==== Information supplied

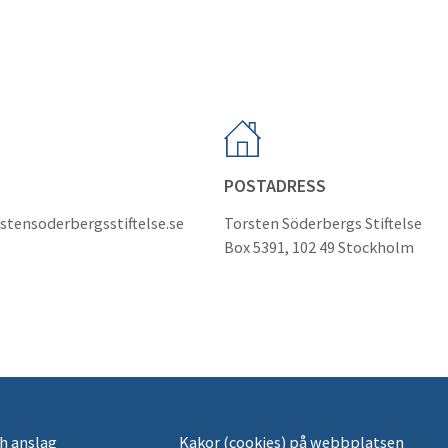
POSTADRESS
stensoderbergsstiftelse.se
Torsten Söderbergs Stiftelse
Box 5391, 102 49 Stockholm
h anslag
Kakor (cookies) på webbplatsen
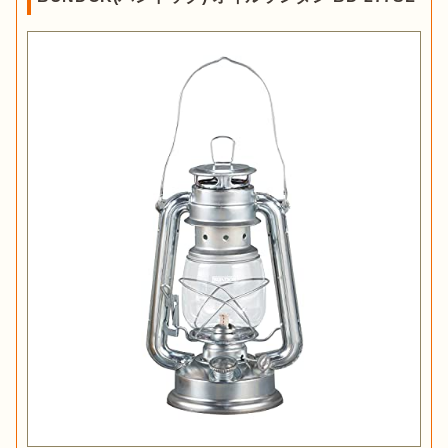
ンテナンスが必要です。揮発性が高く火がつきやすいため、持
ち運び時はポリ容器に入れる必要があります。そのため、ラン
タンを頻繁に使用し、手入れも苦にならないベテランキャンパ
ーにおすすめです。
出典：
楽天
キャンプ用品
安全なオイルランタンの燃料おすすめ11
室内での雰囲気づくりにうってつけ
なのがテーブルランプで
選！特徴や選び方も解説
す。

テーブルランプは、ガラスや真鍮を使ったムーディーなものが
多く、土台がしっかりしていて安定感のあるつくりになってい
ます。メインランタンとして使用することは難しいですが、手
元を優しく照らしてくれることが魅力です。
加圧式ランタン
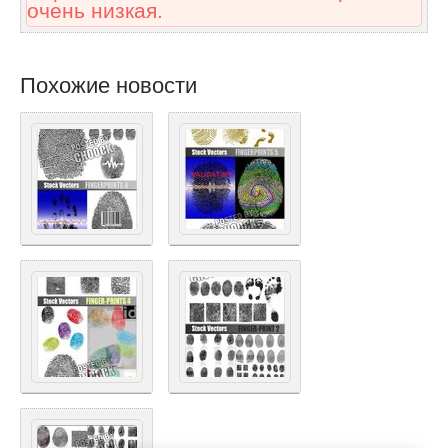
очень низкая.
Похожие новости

========
==== Information supplied

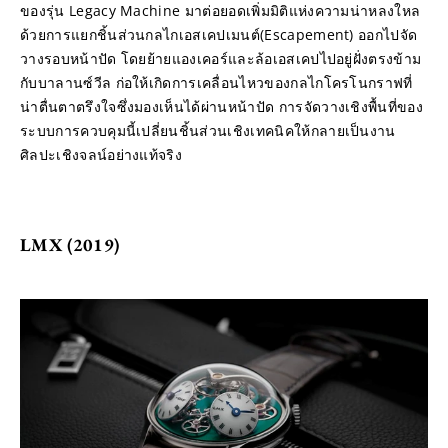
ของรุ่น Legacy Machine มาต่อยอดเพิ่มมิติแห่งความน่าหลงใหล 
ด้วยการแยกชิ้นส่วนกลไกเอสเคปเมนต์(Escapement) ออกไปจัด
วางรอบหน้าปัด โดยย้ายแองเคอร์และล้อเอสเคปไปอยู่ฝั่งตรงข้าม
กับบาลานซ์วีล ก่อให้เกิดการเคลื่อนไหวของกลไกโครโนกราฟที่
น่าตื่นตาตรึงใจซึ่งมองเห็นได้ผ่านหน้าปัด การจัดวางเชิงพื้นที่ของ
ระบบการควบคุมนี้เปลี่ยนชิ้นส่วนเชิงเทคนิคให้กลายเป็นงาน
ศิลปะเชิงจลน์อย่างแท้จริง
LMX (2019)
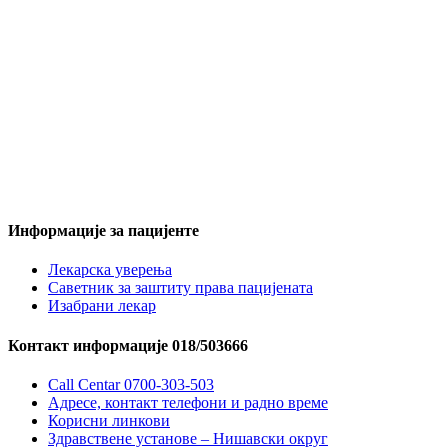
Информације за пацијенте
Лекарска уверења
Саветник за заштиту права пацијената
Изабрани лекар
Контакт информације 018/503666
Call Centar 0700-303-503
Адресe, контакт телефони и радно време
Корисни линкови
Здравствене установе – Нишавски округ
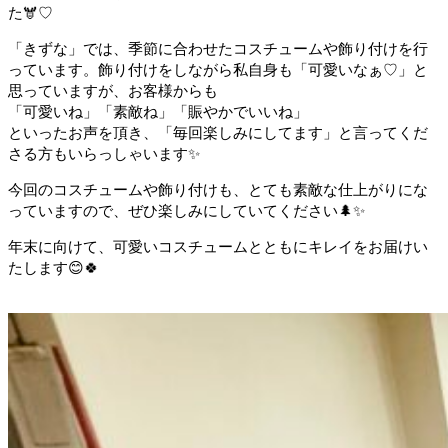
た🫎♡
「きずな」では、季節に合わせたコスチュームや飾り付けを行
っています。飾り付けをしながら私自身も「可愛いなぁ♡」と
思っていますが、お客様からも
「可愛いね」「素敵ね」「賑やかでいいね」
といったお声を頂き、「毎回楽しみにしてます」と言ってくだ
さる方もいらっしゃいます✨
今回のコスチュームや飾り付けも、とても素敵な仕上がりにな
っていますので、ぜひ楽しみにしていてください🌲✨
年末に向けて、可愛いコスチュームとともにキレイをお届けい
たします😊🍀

========
==== Information supplied

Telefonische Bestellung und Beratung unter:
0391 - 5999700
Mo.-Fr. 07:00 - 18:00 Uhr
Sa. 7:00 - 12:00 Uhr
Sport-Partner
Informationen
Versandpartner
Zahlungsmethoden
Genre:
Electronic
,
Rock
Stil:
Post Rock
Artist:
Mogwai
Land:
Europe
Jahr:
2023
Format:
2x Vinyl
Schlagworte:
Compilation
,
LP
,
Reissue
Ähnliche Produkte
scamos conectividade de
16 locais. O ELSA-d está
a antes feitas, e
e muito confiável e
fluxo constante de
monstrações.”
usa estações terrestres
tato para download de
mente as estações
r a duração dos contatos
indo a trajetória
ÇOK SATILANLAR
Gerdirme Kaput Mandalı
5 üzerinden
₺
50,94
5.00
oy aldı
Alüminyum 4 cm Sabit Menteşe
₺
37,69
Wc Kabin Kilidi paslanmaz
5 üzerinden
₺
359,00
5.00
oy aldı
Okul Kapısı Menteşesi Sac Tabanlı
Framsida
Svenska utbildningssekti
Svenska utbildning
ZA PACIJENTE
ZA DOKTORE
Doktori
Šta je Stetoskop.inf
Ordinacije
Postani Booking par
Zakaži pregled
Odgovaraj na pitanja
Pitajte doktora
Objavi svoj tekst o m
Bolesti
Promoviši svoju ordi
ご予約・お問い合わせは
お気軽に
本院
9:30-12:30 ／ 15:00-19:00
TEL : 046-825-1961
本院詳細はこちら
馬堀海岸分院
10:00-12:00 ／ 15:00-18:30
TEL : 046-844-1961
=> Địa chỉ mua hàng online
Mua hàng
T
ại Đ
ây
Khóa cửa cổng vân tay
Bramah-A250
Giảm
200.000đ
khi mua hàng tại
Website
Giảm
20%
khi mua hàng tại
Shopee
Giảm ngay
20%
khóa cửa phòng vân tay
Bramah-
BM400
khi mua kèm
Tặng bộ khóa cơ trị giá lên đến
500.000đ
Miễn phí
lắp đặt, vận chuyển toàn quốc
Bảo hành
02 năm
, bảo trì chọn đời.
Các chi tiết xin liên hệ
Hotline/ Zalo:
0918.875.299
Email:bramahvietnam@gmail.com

========

A single number is required: the count of lines in the data that contain the string "Svenska".

Task response: 2